2005年本屋大賞 大賞作家 恩田陸さん

購入書籍リスト

●漫画

『Sink(1)(2)』(いがらしみきお/竹書房)

『千利休』(清原なつの/本の雑誌社)

『ホムンクルス(1)〜(5)』(山本英夫/小学館)

『エマ(1)〜(5)』(森薫/エンターブレイン)

『王様の仕立て屋(1)〜(6)』(大河原遁/集英社)

●写真集

『アイノカテゴリー』(みうらじゅん/ぴあ)

『京都』(MOTOKO/プチグラパブリッシング)

『東京デーモン』(内山英明/アスペクト)

『A KA RI』(藤井保/リトルモア)

『LORETTA LUX』(ロレッタ・ラックス/青幻舎)

●単行本/新書

『アメリカ人が作った『Shall we ダンス?』』(周防正行/太田出版)

『戦争と万博』(椹木野衣/美術出版社)

『複雑な世界、単純な法則』(マーク・ブキャナン/阪本芳久訳/草思社)

『枯葉の中の青い炎』(辻原登/新潮社)

『日本語ぽこりぽこり』(アーサー・ビナード/小学館)

『アメリカン・チョイス』(新元良一編/文藝春秋)

『痙攣的』(鳥飼否宇/光文社)

『ベルカ、吠えないのか?』(古川日出男/文藝春秋)

『服部晋の「洋服の話」』(服部晋/小学館)

『天才スマリヤンのパラドックス人生』(レイモンド・スマリヤン/高橋昌一郎訳/講談社)

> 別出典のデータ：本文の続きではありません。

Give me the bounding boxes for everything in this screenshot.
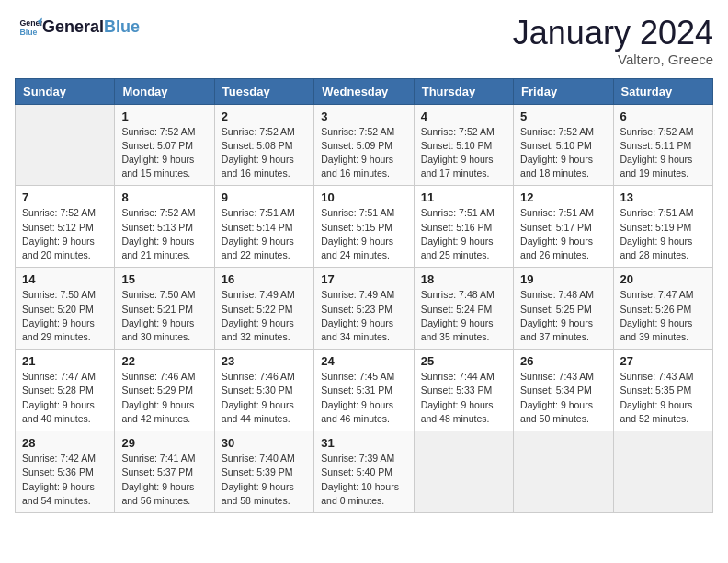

『プリンストン高等研究所物語』(ジョン・L・カスティ/寺嶋英志訳/青土社)

『石の扉』(加治将一/新潮社)

『河岸忘日抄』(堀江敏幸/新潮社)

『信仰が人を殺すとき』(ジョン・クラカワー/佐宗鈴夫訳/河出書房新社)

『スクリーンの中に英国が見える』(狩野良規/国書刊行会)

『新宿の万葉集』(リービ英雄/朝日新聞社)

『極楽カシノ』(森巣博/光文社)

『ロアルド・ダールコレクション・チョコレート工場の秘密』(柳瀬尚紀訳/評論社)

『ロアルド・ダールコレクション・ぼくのつくった魔法のくすり』(宮下嶺夫訳/評論社)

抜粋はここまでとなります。